*Extracted page text data:*
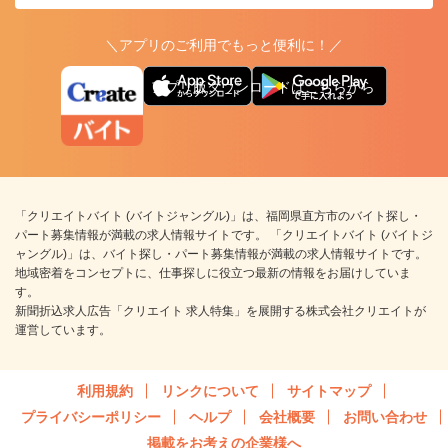
＼アプリのご利用でもっと便利に！／
アプリ版ダウンロードはこちらから
「クリエイトバイト (バイトジャングル)」は、福岡県直方市のバイト探し・
パート募集情報が満載の求人情報サイトです。 「クリエイトバイト (バイトジ
ャングル)」は、バイト探し・パート募集情報が満載の求人情報サイトです。
地域密着をコンセプトに、仕事探しに役立つ最新の情報をお届けしていま
す。
新聞折込求人広告「クリエイト 求人特集」を展開する株式会社クリエイトが
運営しています。
利用規約
リンクについて
サイトマップ
プライバシーポリシー
ヘルプ
会社概要
お問い合わせ
掲載をお考えの企業様へ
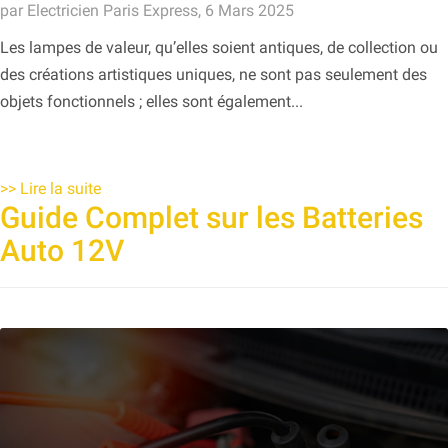
par Electricien Paris Express, 6 Mars 2025
Les lampes de valeur, qu’elles soient antiques, de collection ou
des créations artistiques uniques, ne sont pas seulement des
objets fonctionnels ; elles sont également...
>>
Lire la suite
Guide Complet sur les Batteries
Auto 12V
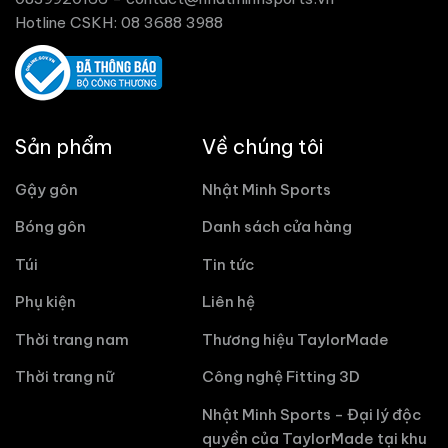
Hotline CSKH: 08 3688 3988
Sản phẩm
Về chúng tôi
Gậy gôn
Nhật Minh Sports
Bóng gôn
Danh sách cửa hàng
Túi
Tin tức
Phụ kiện
Liên hệ
Thời trang nam
Thương hiệu TaylorMade
Thời trang nữ
Công nghệ Fitting 3D
Nhật Minh Sports - Đại lý độc
quyền của TaylorMade tại khu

*Work required:*
Return every line of the preceding records in which the word "TaylorMade" appears.

*Reply to the task:*
Thương hiệu TaylorMade
quyền của TaylorMade tại khu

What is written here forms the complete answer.